The expected result is a word-for-word copy of the entries, minus any pictures.

-- Data to examine follows --

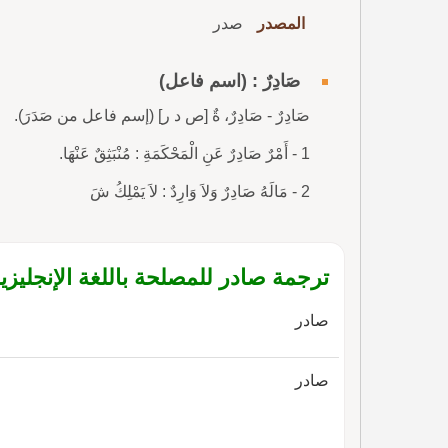
المصدر
صدر
صَادِرٌ : (اسم فاعل)
صَادِرٌ - صَادِرٌ، ةٌ [ص د ر] (إسم فاعل من صَدَرَ).
1 - أَمْرٌ صَادِرٌ عَنِ الْمَحْكَمَةِ : مُنْبَثِقٌ عَنْهَا.
2 - مَالَهُ صَادِرٌ وَلاَ وَارِدٌ : لاَ يَمْلِكُ شَ
ترجمة صادر للمصلحة باللغة الإنجليزي
صادر
صادر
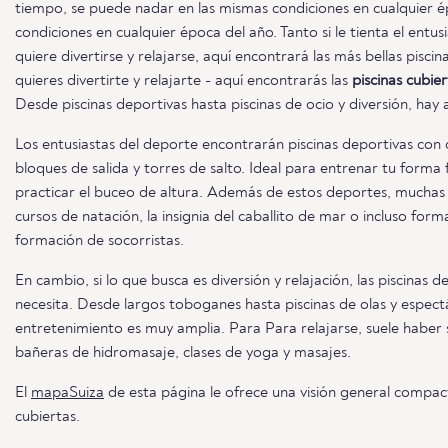
tiempo, se puede nadar en las mismas condiciones en cualquier é
condiciones en cualquier época del año. Tanto si le tienta el ent
quiere divertirse y relajarse, aquí encontrará las más bellas pisci
quieres divertirte y relajarte - aquí encontrarás las
piscinas cubie
Desde piscinas deportivas hasta piscinas de ocio y diversión, hay
Los entusiastas del deporte encontrarán piscinas deportivas con c
bloques de salida y torres de salto. Ideal para entrenar tu forma f
practicar el buceo de altura. Además de estos deportes, muchas
cursos de natación, la insignia del caballito de mar o incluso form
formación de socorristas.
En cambio, si lo que busca es diversión y relajación, las piscinas d
necesita. Desde largos toboganes hasta piscinas de olas y espectá
entretenimiento es muy amplia. Para Para relajarse, suele haber
bañeras de hidromasaje, clases de yoga y masajes.
El
mapaSuiza
de esta página le ofrece una visión general compacta
cubiertas.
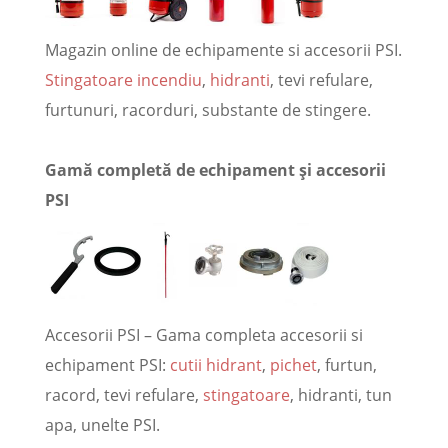
Magazin online de echipamente si accesorii PSI.
Stingatoare incendiu
,
hidranti
, tevi refulare,
furtunuri, racorduri, substante de stingere.
Gamă completă de echipament și accesorii
PSI
Accesorii PSI – Gama completa accesorii si
echipament PSI:
cutii hidrant
,
pichet
, furtun,
racord, tevi refulare,
stingatoare
, hidranti, tun
apa, unelte PSI.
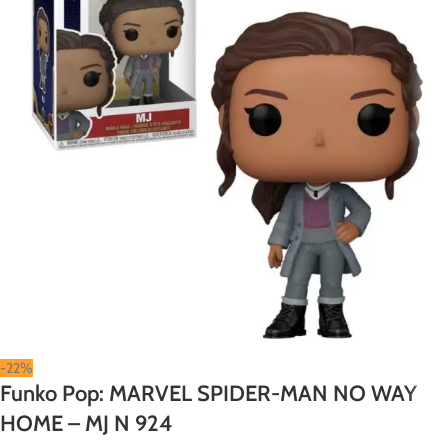
-22%
Funko Pop: MARVEL SPIDER-MAN NO WAY
HOME – MJ N 924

-- Data to examine concluded --

Task response:
المصدر
صدر
صَادِرٌ : (اسم فاعل)
صَادِرٌ - صَادِرٌ، ةٌ [ص د ر] (إسم فاعل من صَدَرَ).
1 - أَمْرٌ صَادِرٌ عَنِ الْمَحْكَمَةِ : مُنْبَثِقٌ عَنْهَا.
2 - مَالَهُ صَادِرٌ وَلاَ وَارِدٌ : لاَ يَمْلِكُ شَ
ترجمة صادر للمصلحة باللغة الإنجليزي
صادر
صادر
tiempo, se puede nadar en las mismas condiciones en cualquier é
condiciones en cualquier época del año. Tanto si le tienta el ent
quiere divertirse y relajarse, aquí encontrará las más bellas pisci
quieres divertirte y relajarte - aquí encontrarás las
piscinas cubie
Desde piscinas deportivas hasta piscinas de ocio y diversión, hay
Los entusiastas del deporte encontrarán piscinas deportivas con c
bloques de salida y torres de salto. Ideal para entrenar tu forma f
practicar el buceo de altura. Además de estos deportes, muchas
cursos de natación, la insignia del caballito de mar o incluso form
formación de socorristas.
En cambio, si lo que busca es diversión y relajación, las piscinas d
necesita. Desde largos toboganes hasta piscinas de olas y espectá
entretenimiento es muy amplia. Para Para relajarse, suele haber
bañeras de hidromasaje, clases de yoga y masajes.
El
mapaSuiza
de esta página le ofrece una visión general compacta
cubiertas.
Magazin online de echipamente si accesorii PSI.
Stingatoare incendiu
,
hidranti
, tevi refulare,
furtunuri, racorduri, substante de stingere.
Gamă completă de echipament și accesorii
PSI
Accesorii PSI – Gama completa accesorii si
echipament PSI:
cutii hidrant
,
pichet
, furtun,
racord, tevi refulare,
stingatoare
, hidranti, tun
apa, unelte PSI.
-22%
Funko Pop: MARVEL SPIDER-MAN NO WAY
HOME – MJ N 924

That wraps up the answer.